→ GOAL OF THE EXERCISE
Among the entries below, count each line holding the word "поселка". Write only the number.
Start of DATA RECORDS
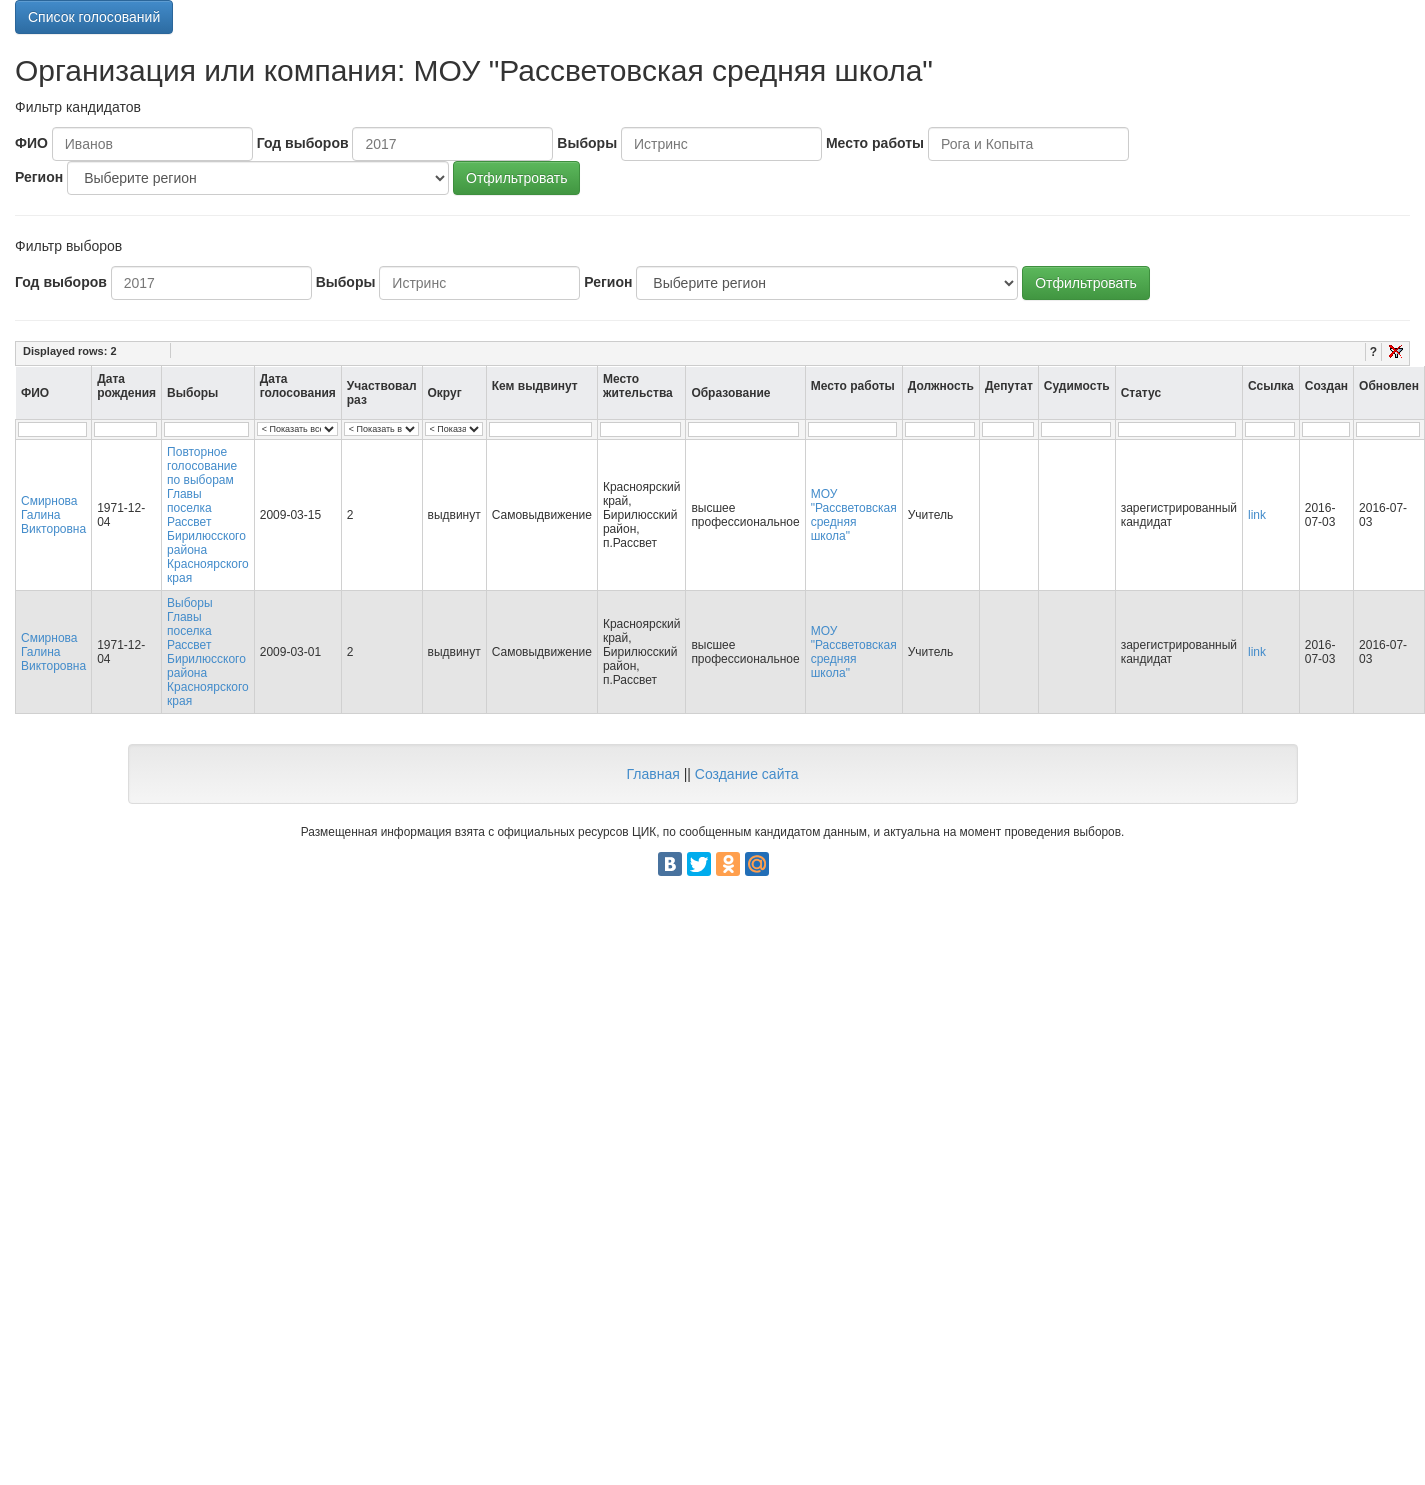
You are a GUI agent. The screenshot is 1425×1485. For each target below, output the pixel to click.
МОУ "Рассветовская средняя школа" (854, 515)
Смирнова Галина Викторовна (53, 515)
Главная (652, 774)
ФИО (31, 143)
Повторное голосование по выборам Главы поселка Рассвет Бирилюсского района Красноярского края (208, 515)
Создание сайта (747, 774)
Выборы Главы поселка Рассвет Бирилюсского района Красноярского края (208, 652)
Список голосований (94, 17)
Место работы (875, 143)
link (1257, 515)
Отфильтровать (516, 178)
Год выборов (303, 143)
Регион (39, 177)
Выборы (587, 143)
End of DATA RECORDS
Start of DATA RECORDS
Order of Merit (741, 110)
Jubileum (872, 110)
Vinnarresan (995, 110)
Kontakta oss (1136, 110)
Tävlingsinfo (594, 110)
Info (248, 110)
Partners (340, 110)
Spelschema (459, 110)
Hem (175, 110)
End of DATA RECORDS
Start of DATA RECORDS
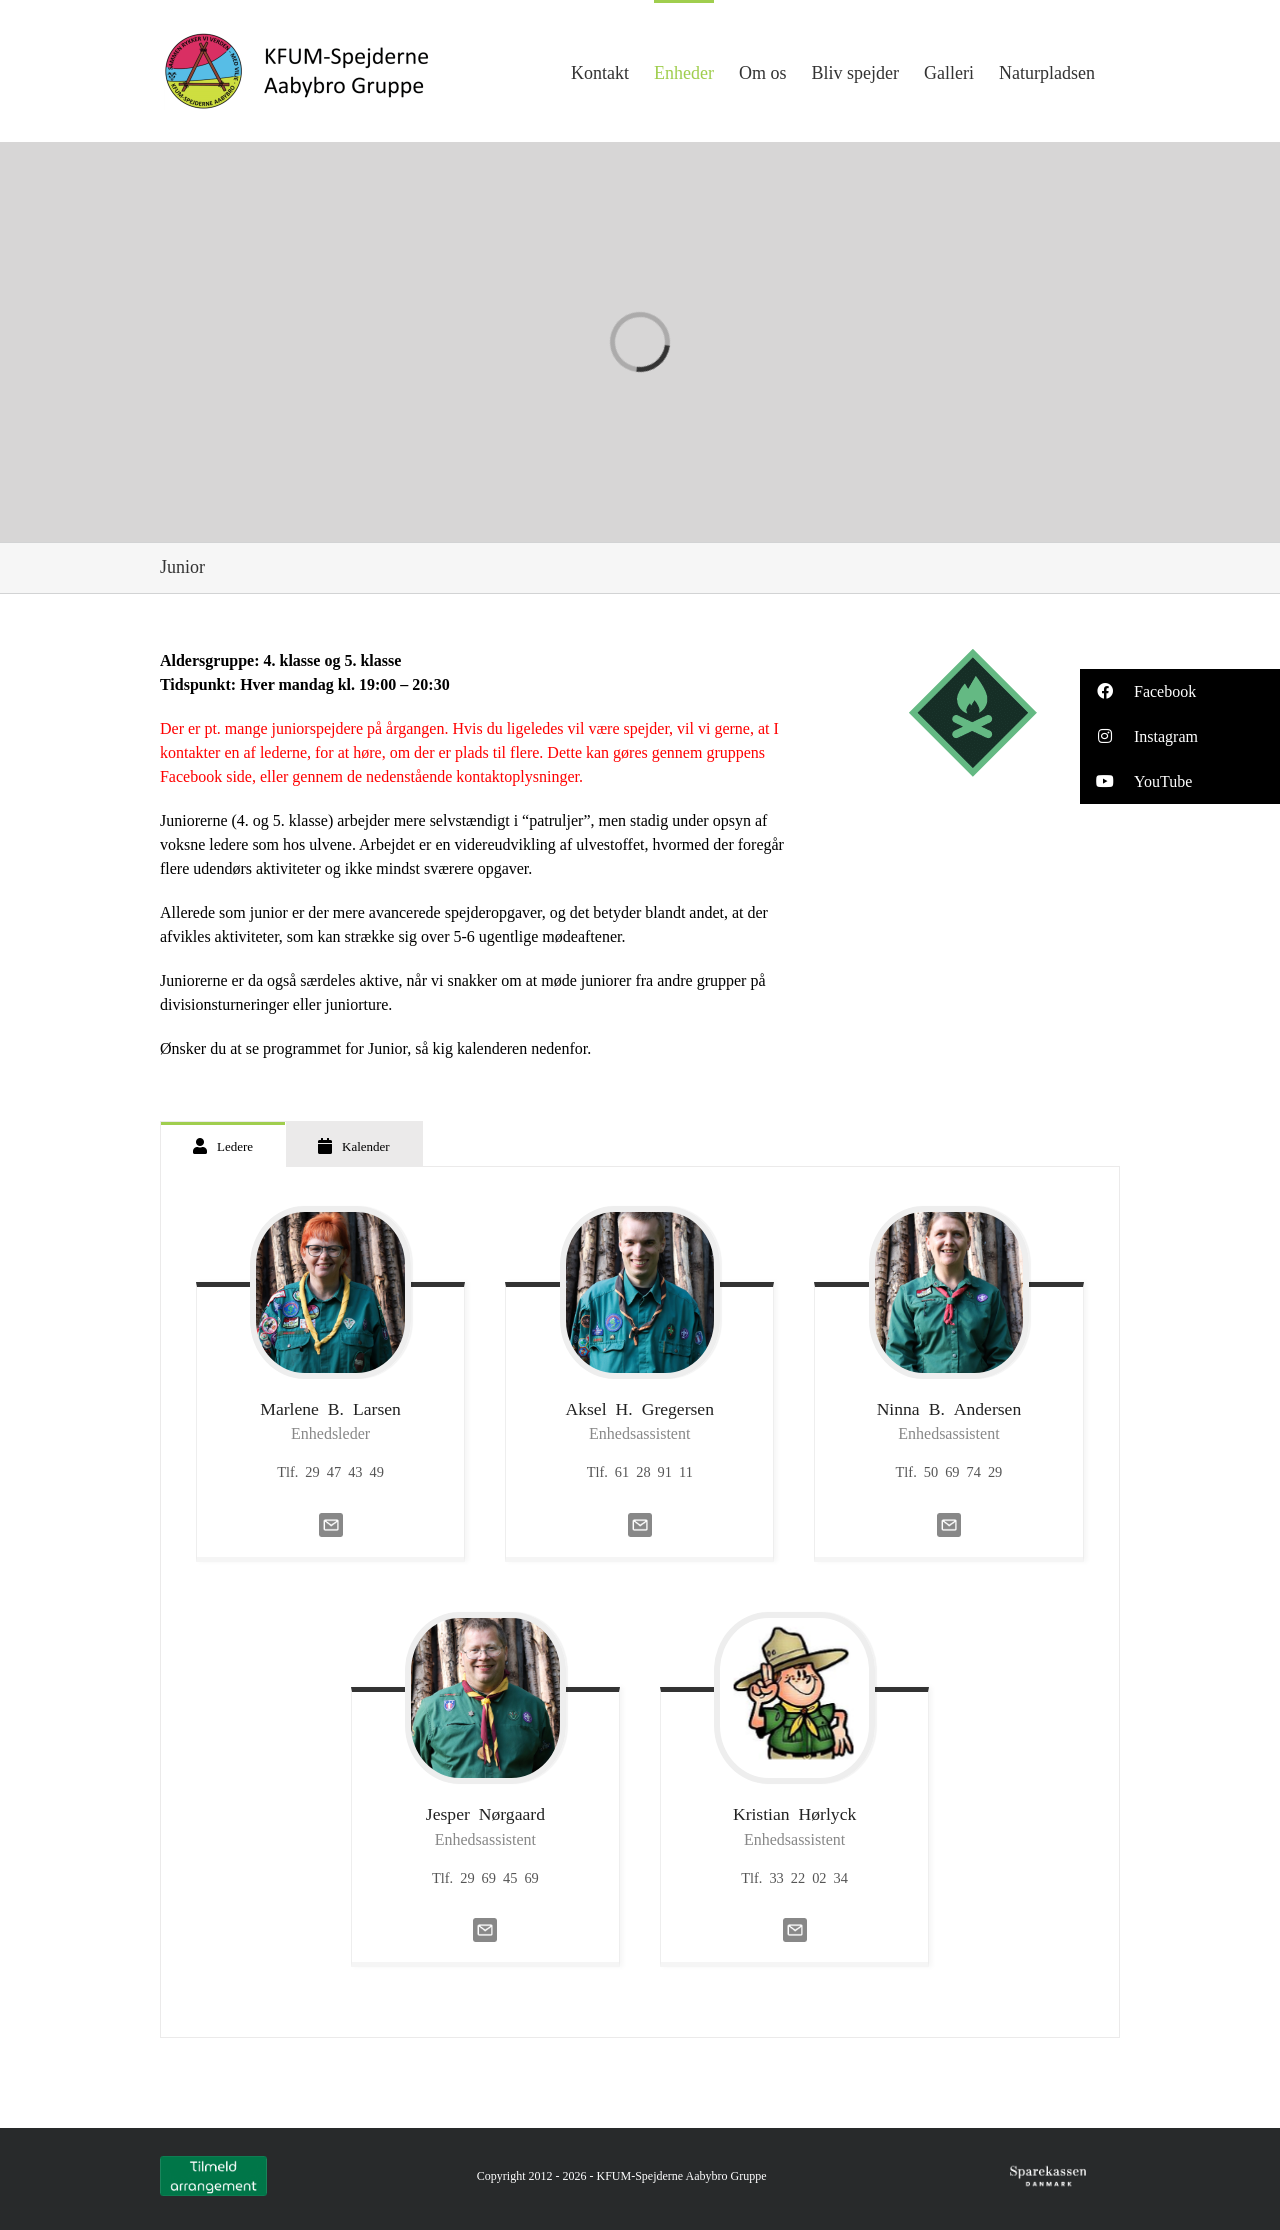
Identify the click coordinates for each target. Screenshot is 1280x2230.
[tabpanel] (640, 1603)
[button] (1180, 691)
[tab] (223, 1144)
End of DATA RECORDS
→ OUTPUT FOR THIS EXERCISE
2